**TASK REQUIREMENTS:**
If a record holds a picture, leave the picture out; return everything else exactly.

**MATERIAL FOR THIS TASK:**
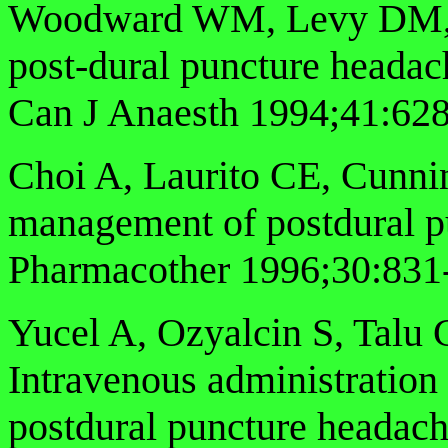
Woodward WM, Levy DM, 
post-dural puncture headach
Can J Anaesth 1994;41:628
Choi A, Laurito CE, Cunn
management of postdural 
Pharmacother 1996;30:831
Yucel A, Ozyalcin S, Talu 
Intravenous administration
postdural puncture headac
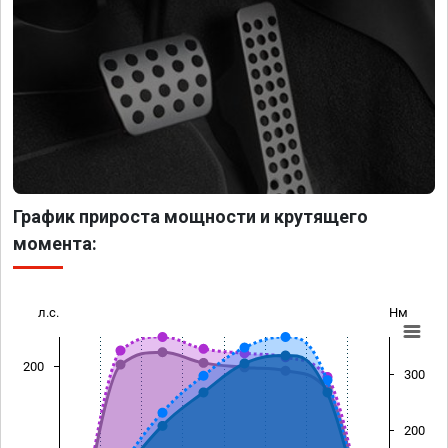
График прироста мощности и крутящего
момента:
л.с.
Нм
200
300
200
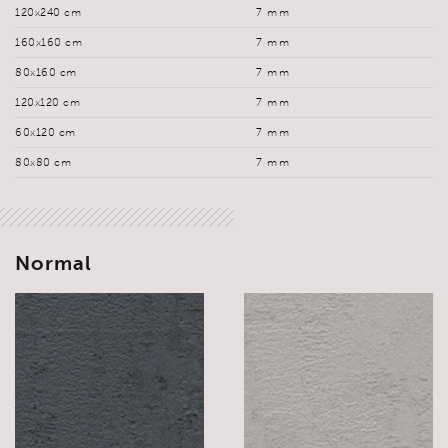
120x240 cm
7 mm
160x160 cm
7 mm
80x160 cm
7 mm
120x120 cm
7 mm
60x120 cm
7 mm
80x80 cm
7 mm
Normal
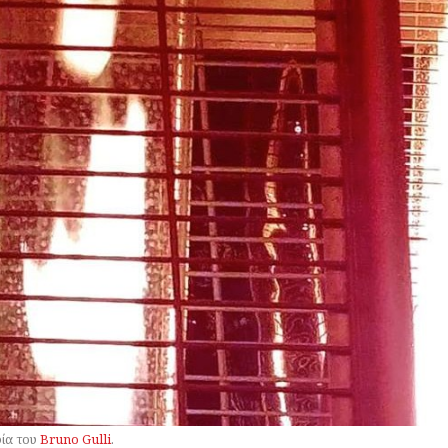
ία του
Bruno Gulli
.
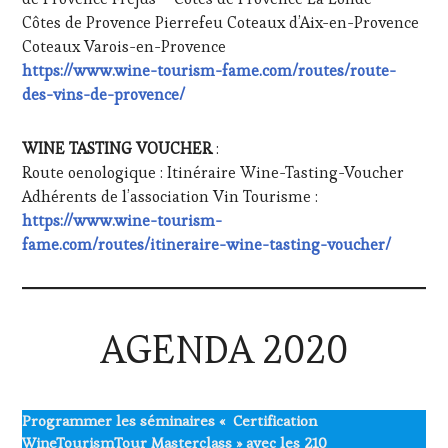
Côtes de Provence Pierrefeu Coteaux d’Aix-en-Provence
Coteaux Varois-en-Provence
https://www.wine-tourism-fame.com/routes/route-
des-vins-de-provence/
WINE TASTING VOUCHER
:
Route oenologique : Itinéraire Wine-Tasting-Voucher
Adhérents de l’association Vin Tourisme :
https://www.wine-tourism-
fame.com/routes/itineraire-wine-tasting-voucher/
AGENDA 2020
Programmer les séminaires « Certification
WineTourismTour Masterclass » avec les 210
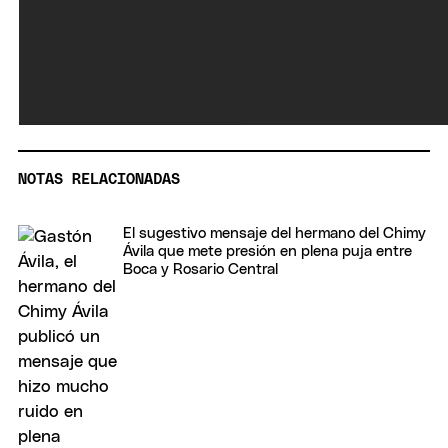
NOTAS RELACIONADAS
El sugestivo mensaje del hermano del Chimy
Ávila que mete presión en plena puja entre
Boca y Rosario Central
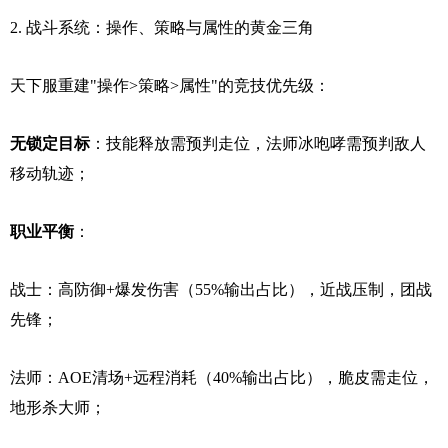
2. 战斗系统：操作、策略与属性的黄金三角
天下服重建"操作>策略>属性"的竞技优先级：
无锁定目标
：技能释放需预判走位，法师冰咆哮需预判敌人
移动轨迹；
职业平衡
：
战士：高防御+爆发伤害（55%输出占比），近战压制，团战
先锋；
法师：AOE清场+远程消耗（40%输出占比），脆皮需走位，
地形杀大师；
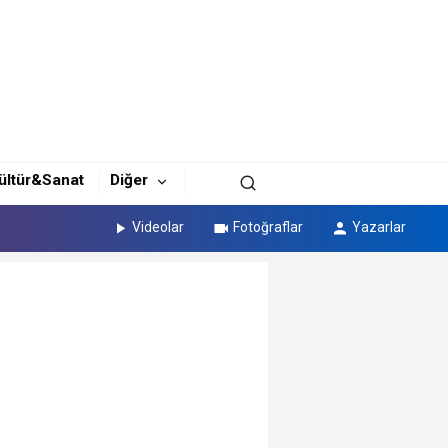
ültür&Sanat
Diğer
Videolar
Fotoğraflar
Yazarlar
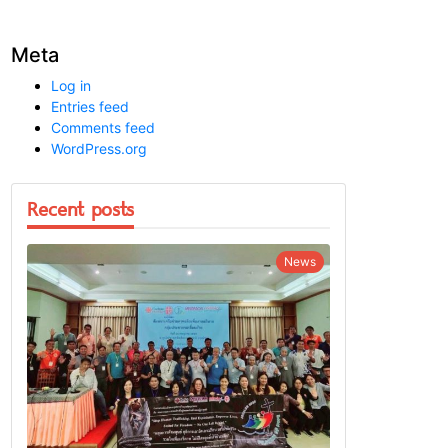
Meta
Log in
Entries feed
Comments feed
WordPress.org
Recent posts
News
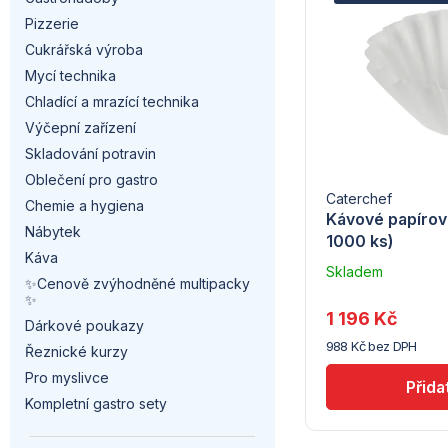
a
e
Pizzerie
p
n
n
Cukrářská výroba
i
Mycí technika
n
í
Chladící a mrazící technika
s
í
p
Výčepní zařízení
p
Skladování potravin
p
r
Oblečení pro gastro
r
Caterchef
a
Chemie a hygiena
o
Kávové papírové 
Nábytek
o
1000 ks)
n
d
Káva
Skladem
d
✨Cenově zvýhodněné multipacky
e
u
–
✨
Troubsko
u
1 196 Kč
l
Dárkové poukazy
k
988 Kč bez DPH
Řeznické kurzy
k
t
Pro myslivce
t
Kompletní gastro sety
ů
ů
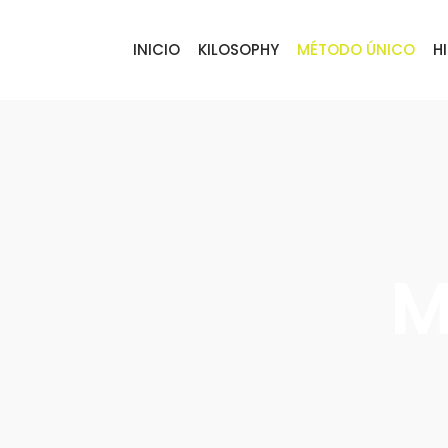
INICIO
KILOSOPHY
MÉTODO ÚNICO
H
M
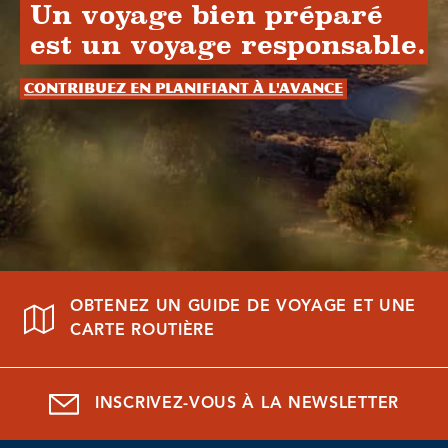
Un voyage bien préparé
est un voyage responsable.
Contribuez en planifiant à l'avance
OBTENEZ UN GUIDE DE VOYAGE ET UNE
CARTE ROUTIÈRE
INSCRIVEZ-VOUS À LA NEWSLETTER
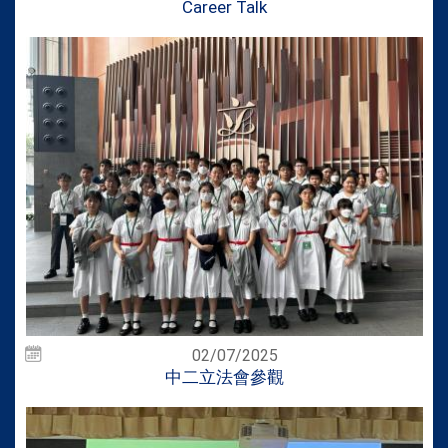
Career Talk
02/07/2025
中二立法會參觀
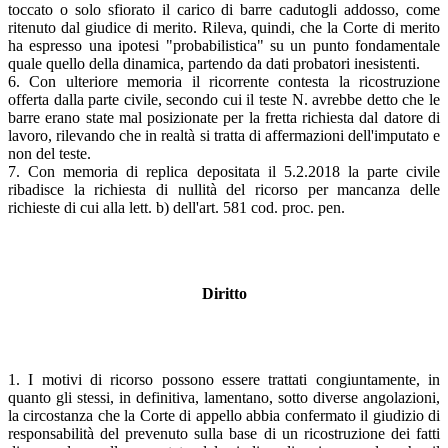
toccato o solo sfiorato il carico di barre cadutogli addosso, come
ritenuto dal giudice di merito. Rileva, quindi, che la Corte di merito
ha espresso una ipotesi "probabilistica" su un punto fondamentale
quale quello della dinamica, partendo da dati probatori inesistenti.
6. Con ulteriore memoria il ricorrente contesta la ricostruzione
offerta dalla parte civile, secondo cui il teste N. avrebbe detto che le
barre erano state mal posizionate per la fretta richiesta dal datore di
lavoro, rilevando che in realtà si tratta di affermazioni dell'imputato e
non del teste.
7. Con memoria di replica depositata il 5.2.2018 la parte civile
ribadisce la richiesta di nullità del ricorso per mancanza delle
richieste di cui alla lett. b) dell'art. 581 cod. proc. pen.
Diritto
1. I motivi di ricorso possono essere trattati congiuntamente, in
quanto gli stessi, in definitiva, lamentano, sotto diverse angolazioni,
la circostanza che la Corte di appello abbia confermato il giudizio di
responsabilità del prevenuto sulla base di un ricostruzione dei fatti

**TASK SOLUTION:**
Woodward WM, Levy DM, 
post-dural puncture headach
Can J Anaesth 1994;41:628
Choi A, Laurito CE, Cunn
management of postdural 
Pharmacother 1996;30:831
Yucel A, Ozyalcin S, Talu 
Intravenous administration
postdural puncture headac
График прироста мощности и крутящего
момента:
л.с.
Нм
200
300
200
120x240 cm
7 mm
160x160 cm
7 mm
80x160 cm
7 mm
120x120 cm
7 mm
60x120 cm
7 mm
80x80 cm
7 mm
Normal
ία του
Bruno Gulli
.
Côtes de Provence Pierrefeu Coteaux d’Aix-en-Provence
Coteaux Varois-en-Provence
https://www.wine-tourism-fame.com/routes/route-
des-vins-de-provence/
WINE TASTING VOUCHER
:
Route oenologique : Itinéraire Wine-Tasting-Voucher
Adhérents de l’association Vin Tourisme :
https://www.wine-tourism-
fame.com/routes/itineraire-wine-tasting-voucher/
AGENDA 2020
Programmer les séminaires « Certification
WineTourismTour Masterclass » avec les 210
NOTAS RELACIONADAS
El sugestivo mensaje del hermano del Chimy
Ávila que mete presión en plena puja entre
Boca y Rosario Central
2. 战斗系统：操作、策略与属性的黄金三角
天下服重建"操作>策略>属性"的竞技优先级：
无锁定目标
：技能释放需预判走位，法师冰咆哮需预判敌人
移动轨迹；
职业平衡
：
战士：高防御+爆发伤害（55%输出占比），近战压制，团战
先锋；
法师：AOE清场+远程消耗（40%输出占比），脆皮需走位，
地形杀大师；
ültür&Sanat
Diğer
Videolar
Fotoğraflar
Yazarlar
Meta
Log in
Entries feed
Comments feed
WordPress.org
Recent posts
News
a
e
Pizzerie
p
n
n
Cukrářská výroba
i
Mycí technika
n
í
Chladící a mrazící technika
s
í
p
Výčepní zařízení
p
Skladování potravin
p
r
Oblečení pro gastro
r
Caterchef
a
Chemie a hygiena
o
Kávové papírové 
Nábytek
o
1000 ks)
n
d
Káva
Skladem
d
✨Cenově zvýhodněné multipacky
e
u
–
✨
Troubsko
u
1 196 Kč
l
Dárkové poukazy
k
988 Kč bez DPH
Řeznické kurzy
k
t
Pro myslivce
t
Kompletní gastro sety
ů
ů
INICIO
KILOSOPHY
MÉTODO ÚNICO
H
M
Un voyage bien préparé
est un voyage responsable.
Contribuez en planifiant à l'avance
OBTENEZ UN GUIDE DE VOYAGE ET UNE
CARTE ROUTIÈRE
INSCRIVEZ-VOUS À LA NEWSLETTER
Career Talk
02/07/2025
中二立法會參觀
toccato o solo sfiorato il carico di barre cadutogli addosso, come
ritenuto dal giudice di merito. Rileva, quindi, che la Corte di merito
ha espresso una ipotesi "probabilistica" su un punto fondamentale
quale quello della dinamica, partendo da dati probatori inesistenti.
6. Con ulteriore memoria il ricorrente contesta la ricostruzione
offerta dalla parte civile, secondo cui il teste N. avrebbe detto che le
barre erano state mal posizionate per la fretta richiesta dal datore di
lavoro, rilevando che in realtà si tratta di affermazioni dell'imputato e
non del teste.
7. Con memoria di replica depositata il 5.2.2018 la parte civile
ribadisce la richiesta di nullità del ricorso per mancanza delle
richieste di cui alla lett. b) dell'art. 581 cod. proc. pen.
Diritto
1. I motivi di ricorso possono essere trattati congiuntamente, in
quanto gli stessi, in definitiva, lamentano, sotto diverse angolazioni,
la circostanza che la Corte di appello abbia confermato il giudizio di
responsabilità del prevenuto sulla base di un ricostruzione dei fatti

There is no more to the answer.